Collected data
= Beginning of Section =

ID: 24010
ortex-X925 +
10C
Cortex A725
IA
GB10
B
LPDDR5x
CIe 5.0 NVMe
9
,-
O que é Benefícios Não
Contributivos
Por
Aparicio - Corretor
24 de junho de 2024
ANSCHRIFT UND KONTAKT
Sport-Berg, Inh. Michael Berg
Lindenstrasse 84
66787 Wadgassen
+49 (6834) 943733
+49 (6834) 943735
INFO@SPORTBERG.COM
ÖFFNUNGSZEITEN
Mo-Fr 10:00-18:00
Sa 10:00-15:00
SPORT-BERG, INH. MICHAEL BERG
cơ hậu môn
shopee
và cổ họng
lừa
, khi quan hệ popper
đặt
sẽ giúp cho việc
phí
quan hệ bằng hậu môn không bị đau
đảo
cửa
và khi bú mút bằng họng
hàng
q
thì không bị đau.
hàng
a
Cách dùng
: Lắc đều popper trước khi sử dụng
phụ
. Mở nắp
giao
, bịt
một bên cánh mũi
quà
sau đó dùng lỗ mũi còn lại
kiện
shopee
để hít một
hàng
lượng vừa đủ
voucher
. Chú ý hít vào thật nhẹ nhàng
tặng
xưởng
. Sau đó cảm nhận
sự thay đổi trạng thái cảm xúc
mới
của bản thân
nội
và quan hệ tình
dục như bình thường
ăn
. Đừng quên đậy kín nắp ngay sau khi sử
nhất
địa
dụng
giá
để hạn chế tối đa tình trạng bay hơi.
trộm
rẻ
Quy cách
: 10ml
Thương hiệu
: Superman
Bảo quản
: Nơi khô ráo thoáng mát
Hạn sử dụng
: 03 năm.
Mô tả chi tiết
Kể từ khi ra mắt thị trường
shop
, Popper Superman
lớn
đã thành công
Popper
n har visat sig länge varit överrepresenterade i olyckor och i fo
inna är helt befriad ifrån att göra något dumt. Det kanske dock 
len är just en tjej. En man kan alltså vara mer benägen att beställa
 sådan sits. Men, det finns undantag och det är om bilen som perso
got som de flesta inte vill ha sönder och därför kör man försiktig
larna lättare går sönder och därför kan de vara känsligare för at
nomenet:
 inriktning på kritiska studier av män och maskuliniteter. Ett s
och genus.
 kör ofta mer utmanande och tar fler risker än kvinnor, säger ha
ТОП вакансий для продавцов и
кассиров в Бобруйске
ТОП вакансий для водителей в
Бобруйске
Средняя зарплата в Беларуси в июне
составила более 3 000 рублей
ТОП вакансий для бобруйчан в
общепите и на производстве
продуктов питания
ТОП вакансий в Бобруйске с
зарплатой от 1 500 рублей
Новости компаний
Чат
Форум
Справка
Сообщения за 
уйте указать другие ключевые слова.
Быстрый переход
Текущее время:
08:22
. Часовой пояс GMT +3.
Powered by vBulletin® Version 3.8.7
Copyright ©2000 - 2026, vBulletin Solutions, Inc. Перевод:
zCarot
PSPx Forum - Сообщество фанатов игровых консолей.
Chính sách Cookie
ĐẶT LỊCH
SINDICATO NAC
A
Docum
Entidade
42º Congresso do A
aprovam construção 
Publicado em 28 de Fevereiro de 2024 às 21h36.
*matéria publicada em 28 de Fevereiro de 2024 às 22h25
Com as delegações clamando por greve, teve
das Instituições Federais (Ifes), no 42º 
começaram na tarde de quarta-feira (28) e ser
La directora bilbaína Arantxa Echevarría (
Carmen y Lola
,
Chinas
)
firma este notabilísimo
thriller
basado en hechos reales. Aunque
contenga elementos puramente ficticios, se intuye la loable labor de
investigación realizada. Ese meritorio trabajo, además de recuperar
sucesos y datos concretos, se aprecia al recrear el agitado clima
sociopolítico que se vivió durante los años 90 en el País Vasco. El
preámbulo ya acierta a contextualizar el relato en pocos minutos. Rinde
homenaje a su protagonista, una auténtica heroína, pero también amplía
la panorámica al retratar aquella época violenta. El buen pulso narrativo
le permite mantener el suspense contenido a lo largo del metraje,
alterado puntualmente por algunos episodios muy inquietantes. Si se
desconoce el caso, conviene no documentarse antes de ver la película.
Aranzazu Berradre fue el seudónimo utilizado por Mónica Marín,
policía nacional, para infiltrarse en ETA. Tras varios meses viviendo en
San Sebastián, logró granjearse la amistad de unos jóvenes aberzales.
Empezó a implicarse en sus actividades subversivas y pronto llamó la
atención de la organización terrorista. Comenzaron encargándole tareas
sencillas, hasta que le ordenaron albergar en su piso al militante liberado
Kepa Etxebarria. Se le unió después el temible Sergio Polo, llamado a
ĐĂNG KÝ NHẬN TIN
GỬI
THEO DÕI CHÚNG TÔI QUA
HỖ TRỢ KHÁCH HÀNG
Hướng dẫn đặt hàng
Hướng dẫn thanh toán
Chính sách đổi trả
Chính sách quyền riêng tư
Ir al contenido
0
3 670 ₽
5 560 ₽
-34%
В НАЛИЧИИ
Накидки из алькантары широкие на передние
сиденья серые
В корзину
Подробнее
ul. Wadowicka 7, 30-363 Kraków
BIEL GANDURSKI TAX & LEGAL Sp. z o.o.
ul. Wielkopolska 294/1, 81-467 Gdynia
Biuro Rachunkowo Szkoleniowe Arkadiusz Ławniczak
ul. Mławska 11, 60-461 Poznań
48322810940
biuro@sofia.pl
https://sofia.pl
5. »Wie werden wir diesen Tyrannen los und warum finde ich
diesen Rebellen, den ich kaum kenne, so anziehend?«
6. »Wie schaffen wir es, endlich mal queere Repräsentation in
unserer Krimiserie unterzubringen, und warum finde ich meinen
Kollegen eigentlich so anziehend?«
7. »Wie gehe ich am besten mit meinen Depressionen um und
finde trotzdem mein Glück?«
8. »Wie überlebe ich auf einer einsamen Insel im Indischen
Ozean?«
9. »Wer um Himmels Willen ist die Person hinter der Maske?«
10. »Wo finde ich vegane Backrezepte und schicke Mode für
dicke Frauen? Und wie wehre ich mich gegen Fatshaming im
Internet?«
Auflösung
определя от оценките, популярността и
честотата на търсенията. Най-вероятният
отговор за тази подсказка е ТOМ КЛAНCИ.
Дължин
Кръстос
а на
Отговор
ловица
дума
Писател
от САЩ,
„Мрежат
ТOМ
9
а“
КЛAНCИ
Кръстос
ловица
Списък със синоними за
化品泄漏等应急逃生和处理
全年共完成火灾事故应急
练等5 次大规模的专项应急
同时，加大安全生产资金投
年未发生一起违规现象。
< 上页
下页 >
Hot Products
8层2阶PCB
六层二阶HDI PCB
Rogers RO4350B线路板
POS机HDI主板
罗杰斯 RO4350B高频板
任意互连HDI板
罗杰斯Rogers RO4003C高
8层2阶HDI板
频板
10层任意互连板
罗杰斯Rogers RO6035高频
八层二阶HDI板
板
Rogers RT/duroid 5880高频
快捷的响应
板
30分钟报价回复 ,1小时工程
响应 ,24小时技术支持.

= End of Section =

What is needed:
Which lines of the data include "рублей"? Copy each of them.

Response box:
составила более 3 000 рублей
зарплатой от 1 500 рублей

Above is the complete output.